Roman Polanski probably won’t get his day in court after all. The helmer was told Tuesday that he cannot give evidence in his U.K. libel suit against Vanity Fair magazine by video link from France.
Polanski cannot travel to London to testify in person because of extradition treaties between the United Kingdom and the United States, where he still faces sentencing following a 1977 conviction for statutory rape.
Polanski, 69, is seeking damages from Conde Nast Publications over a July 2002 story in Vanity Fair, claiming that he tried to seduce a young Swedish woman two days after his wife Sharon Tate was murdered by followers of Charles Manson in 1969. The trial was scheduled to start Monday in London’s High Court.

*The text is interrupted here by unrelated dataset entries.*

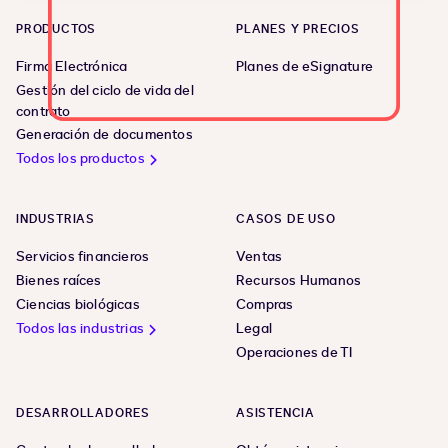
PRODUCTOS
PLANES Y PRECIOS
Firma Electrónica
Planes de eSignature
Gestión del ciclo de vida del
contrato
Generación de documentos
Todos los productos
INDUSTRIAS
CASOS DE USO
Servicios financieros
Ventas
Bienes raíces
Recursos Humanos
Ciencias biológicas
Compras
Todos las industrias
Legal
Operaciones de TI
DESARROLLADORES
ASISTENCIA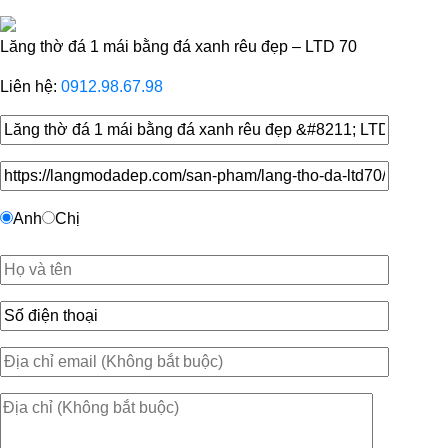
Lăng thờ đá 1 mái bằng đá xanh rêu đẹp – LTD 70
Liên hệ:
0912.98.67.98
Anh
Chị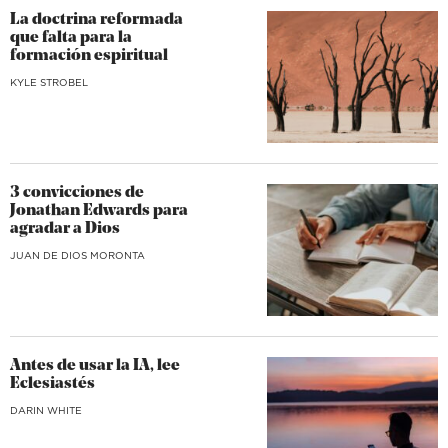
La doctrina reformada
que falta para la
formación espiritual
KYLE STROBEL
3 convicciones de
Jonathan Edwards para
agradar a Dios
JUAN DE DIOS MORONTA
Antes de usar la IA, lee
Eclesiastés
DARIN WHITE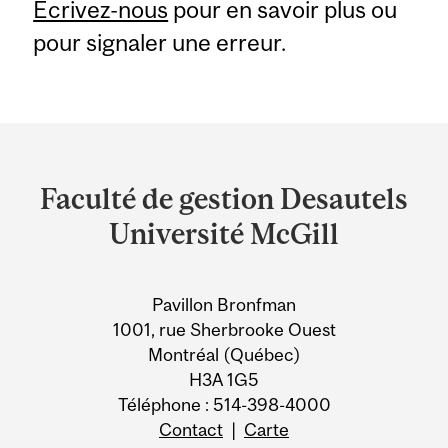
Écrivez-nous
pour en savoir plus ou
pour signaler une erreur.
Department
and
Faculté de gestion Desautels
University
Université McGill
Information
Pavillon Bronfman
1001, rue Sherbrooke Ouest
Montréal (Québec)
H3A 1G5
Téléphone : 514-398-4000
Contact
|
Carte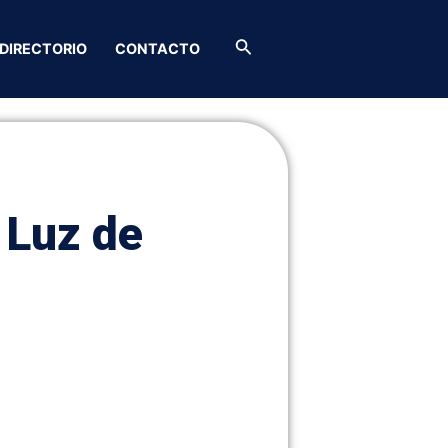
Buscar
DIRECTORIO
CONTACTO
 Luz de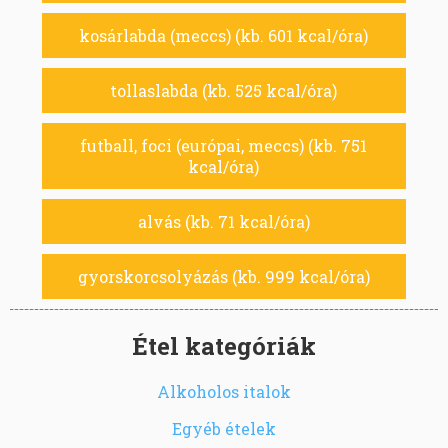
kosárlabda (meccs) (kb. 601 kcal/óra)
tollaslabda (kb. 525 kcal/óra)
futball, foci (európai, meccs) (kb. 751
kcal/óra)
alvás (kb. 71 kcal/óra)
gyorskorcsolyázás (kb. 999 kcal/óra)
Étel kategóriák
Alkoholos italok
Egyéb ételek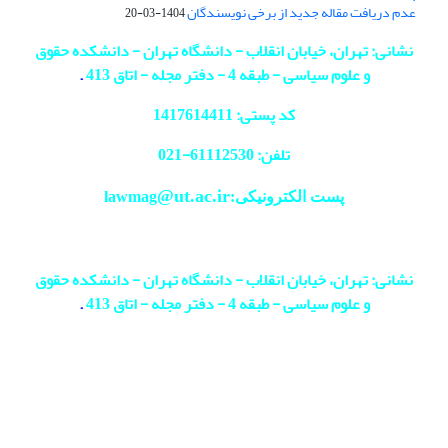
عدم دریافت مقاله جدید از برخی نویسندگان
1404-03-20
نشانی: تهران، خیابان انقلاب - دانشگاه تهران - دانشکده حقوق
و علوم سیاسی - طبقه 4 - دفتر مجله - اتاق 413
.
کد پستی: 1417614411
تلفن: 61112530-
021
@ut.ac.ir
پست الکترونیکی:lawmag
نشانی: تهران، خیابان انقلاب - دانشگاه تهران - دانشکده حقوق
و علوم سیاسی - طبقه 4 - دفتر مجله - اتاق 413
.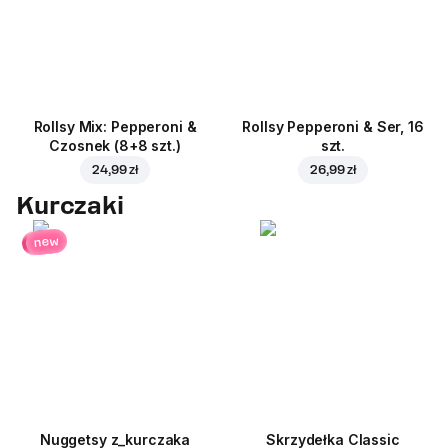
Rollsy Mix: Pepperoni &
Rollsy Pepperoni & Ser, 16
Czosnek (8+8 szt.)
szt.
24,99 zł
26,99 zł
Kurczaki
new
Nuggetsy z_kurczaka
Skrzydełka Classic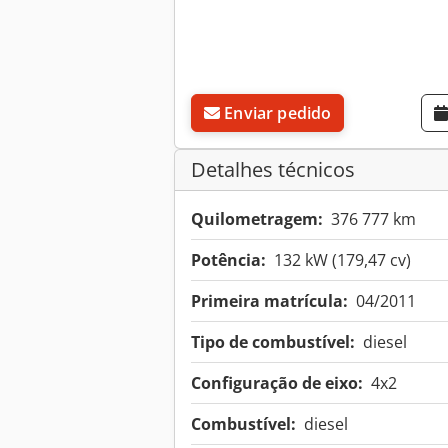
Enviar pedido
Detalhes técnicos
Quilometragem:
376 777 km
Potência:
132 kW (179,47 cv)
Primeira matrícula:
04/2011
Tipo de combustível:
diesel
Configuração de eixo:
4x2
Combustível:
diesel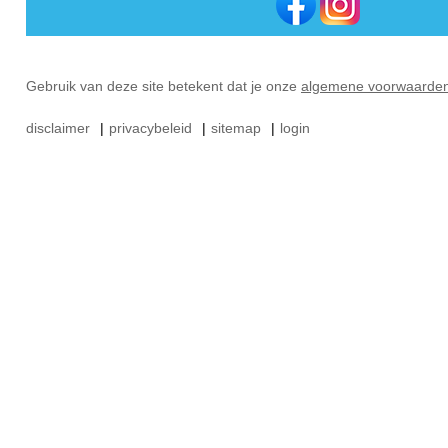
Gebruik van deze site betekent dat je onze
algemene voorwaarde
disclaimer
|
privacybeleid
|
sitemap
|
login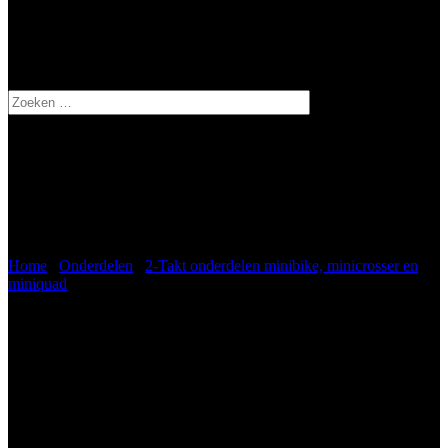
Zoeken
naar:
Minicrosser Miniquad ketting T8F
144L (72 schakels)
Home
/
Onderdelen
/
2-Takt onderdelen minibike, minicrosser en
miniquad
/ Minicrosser Miniquad ketting T8F 144L (72 schakels)
Minicrosser Miniquad ketting
T8F 144L (72 schakels)
€
12,95
incl. btw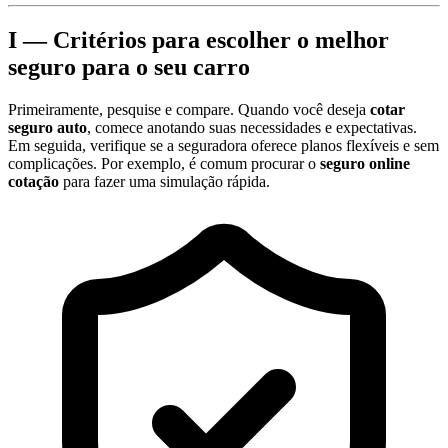
I — Critérios para escolher o melhor
seguro para o seu carro
Primeiramente, pesquise e compare. Quando você deseja
cotar
seguro auto
, comece anotando suas necessidades e expectativas.
Em seguida, verifique se a seguradora oferece planos flexíveis e sem
complicações. Por exemplo, é comum procurar o
seguro online
cotação
para fazer uma simulação rápida.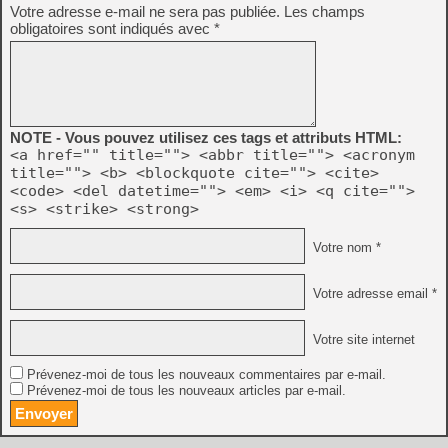
Votre adresse e-mail ne sera pas publiée.
Les champs
obligatoires sont indiqués avec
*
NOTE - Vous pouvez utilisez ces tags et attributs HTML:
<a href="" title=""> <abbr title=""> <acronym
title=""> <b> <blockquote cite=""> <cite>
<code> <del datetime=""> <em> <i> <q cite="">
<s> <strike> <strong>
Votre nom *
Votre adresse email *
Votre site internet
Prévenez-moi de tous les nouveaux commentaires par e-mail.
Prévenez-moi de tous les nouveaux articles par e-mail.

Lord Justice Simon Brown, sitting in the Court of Appeal with Lord Justice Jonathan Parker and Lord Justice Thomas, overturned an earlier decision that Polanski could give evidence from France, where he now lives with his actress wife, Emmanuelle Seigner, according to a report on the BBC’s Web site.

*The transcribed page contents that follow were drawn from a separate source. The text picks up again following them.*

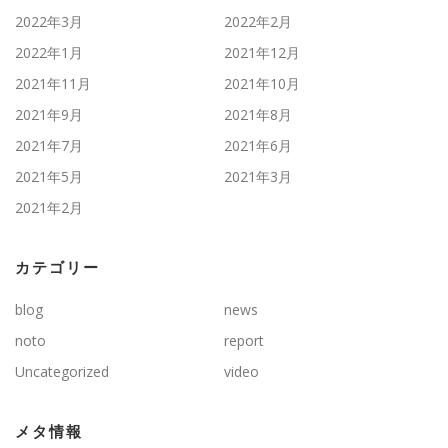
2022年3月
2022年2月
2022年1月
2021年12月
2021年11月
2021年10月
2021年9月
2021年8月
2021年7月
2021年6月
2021年5月
2021年3月
2021年2月
カテゴリー
blog
news
noto
report
Uncategorized
video
メタ情報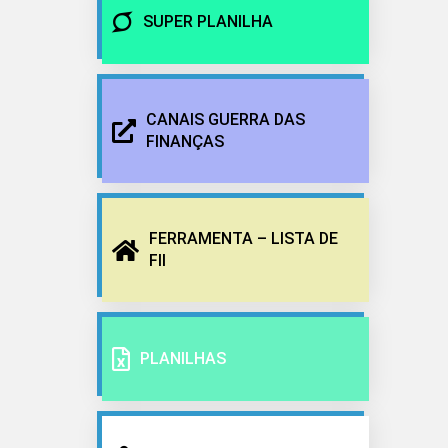
SUPER PLANILHA
CANAIS GUERRA DAS
FINANÇAS
FERRAMENTA – LISTA DE
FII
PLANILHAS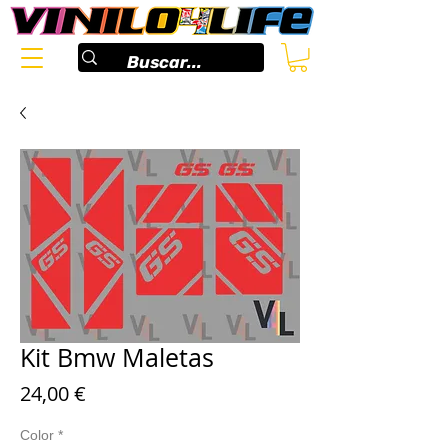
Kit Bmw Maletas
Preis
24,00 €
Color
*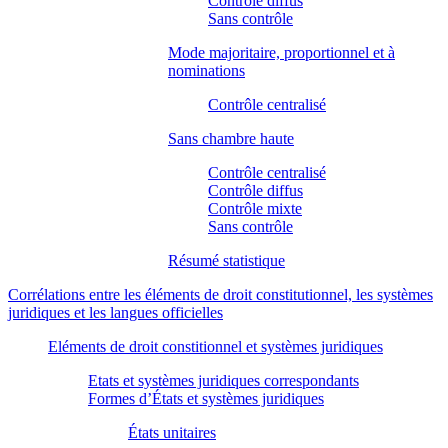
Contrôle diffus
Sans contrôle
Mode majoritaire, proportionnel et à
nominations
Contrôle centralisé
Sans chambre haute
Contrôle centralisé
Contrôle diffus
Contrôle mixte
Sans contrôle
Résumé statistique
Corrélations entre les éléments de droit constitutionnel, les systèmes
juridiques et les langues officielles
Eléments de droit constitionnel et systèmes juridiques
Etats et systèmes juridiques correspondants
Formes d’États et systèmes juridiques
États unitaires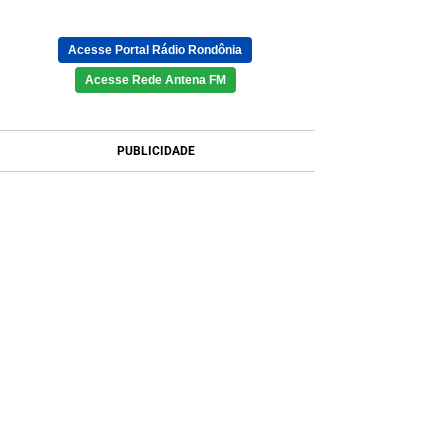
Acesse Portal Rádio Rondônia
Acesse Rede Antena FM
PUBLICIDADE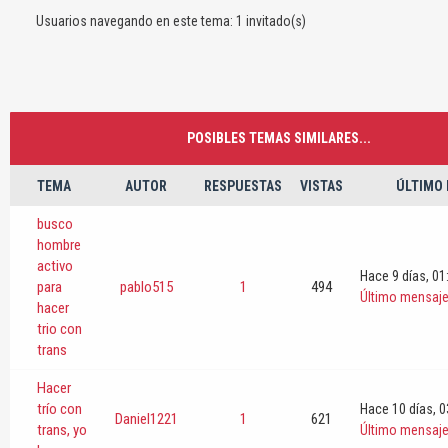
Usuarios navegando en este tema: 1 invitado(s)
POSIBLES TEMAS SIMILARES...
TEMA
AUTOR
RESPUESTAS
VISTAS
ÚLTIMO
busco
hombre
activo
Hace 9 días
, 0
para
pablo515
1
494
Último mensaj
hacer
trio con
trans
Hacer
trío con
Hace 10 días
, 
Daniel1221
1
621
trans, yo
Último mensaj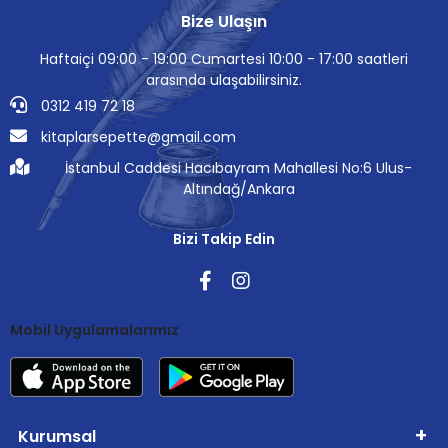
Bize Ulaşın
Haftaiçi 09:00 - 19:00 Cumartesi 10:00 - 17:00 saatleri
arasında ulaşabilirsiniz.
0312 419 72 18
kitaplarsepette@gmail.com
İstanbul Caddesi Hacıbayram Mahallesi No:6 Ulus-
Altındağ/Ankara
Bizi Takip Edin
Mobil Uygulamalarımız
Kurumsal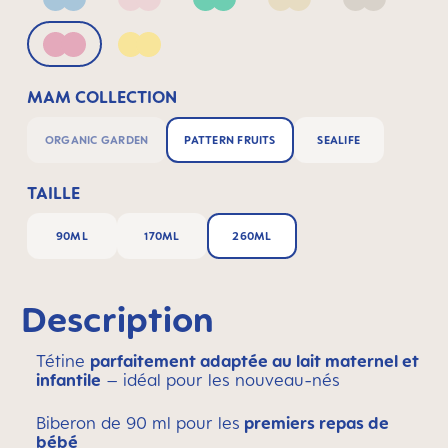
Blue
Blush
Green
Linen
Neutral
Pink
Yellow
MAM COLLECTION
ORGANIC GARDEN
PATTERN FRUITS
SEALIFE
TAILLE
90ML
170ML
260ML
Description
Tétine
parfaitement adaptée au lait maternel et
infantile
– idéal pour les nouveau-nés
Biberon de 90 ml pour les
premiers repas de
bébé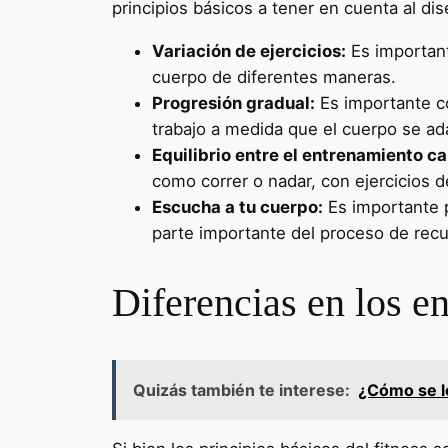
principios básicos a tener en cuenta al d
Variación de ejercicios:
Es important
cuerpo de diferentes maneras.
Progresión gradual:
Es importante co
trabajo a medida que el cuerpo se ad
Equilibrio entre el entrenamiento c
como correr o nadar, con ejercicios 
Escucha a tu cuerpo:
Es importante p
parte importante del proceso de recu
Diferencias en los e
Quizás también te interese:
¿Cómo se le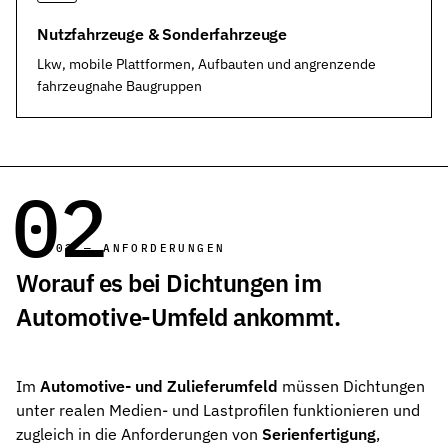
Kontakt
Nehmen Sie Kontakt mit uns auf
Nutzfahrzeuge & Sonderfahrzeuge
Lkw, mobile Plattformen, Aufbauten und angrenzende
Karriere
fahrzeugnahe Baugruppen
Ihre Karrieremöglichkeiten bei uns
Downloads
Zertifikate zum Download
02
Impressum
Rechtliche Informationen zu unserem Unternehmen
02 — ANFORDERUNGEN
AGB
Worauf es bei Dichtungen im
Unsere allgemeinen Geschäftsbedingungen
Automotive-Umfeld ankommt.
Datenschutz
Informationen zum Schutz Ihrer Daten
Im
Automotive- und Zulieferumfeld
müssen Dichtungen
Dichtungsarten im Überblick
unter realen Medien- und Lastprofilen funktionieren und
Grundlagenwissen zu Arten, Funktion und Einsatz der wichtigste
zugleich in die Anforderungen von
Serienfertigung
,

Polanski has not set foot in the U.K since 1977 when he fled the U.S. following his conviction. (For his British costume drama “Tess,” the helmer was forced to re-create the British countryside in Normandy.)
Polanski had filed the libel suit in the U.K. 11 months ago hoping the rape conviction would be dropped before his Vanity Fair suit got under way.
During opening arguments earlier this month, he testified from his Paris hotel room that he hoped the California district attorney would forgive the crime so he could return to the U.S. to accept his director’s Oscar for “The Pianist.”
He is not suing in America, even though Vanity Fair is essentially a U.S. publication, because the country has different libel laws and those suing have to prove “actual malice” to prevail.
What Polanski will do next is unclear. However, if he does not appear in court, he may have to pay for both his and Vanity Fair’s trial expenses for what the London court calls discontinuance.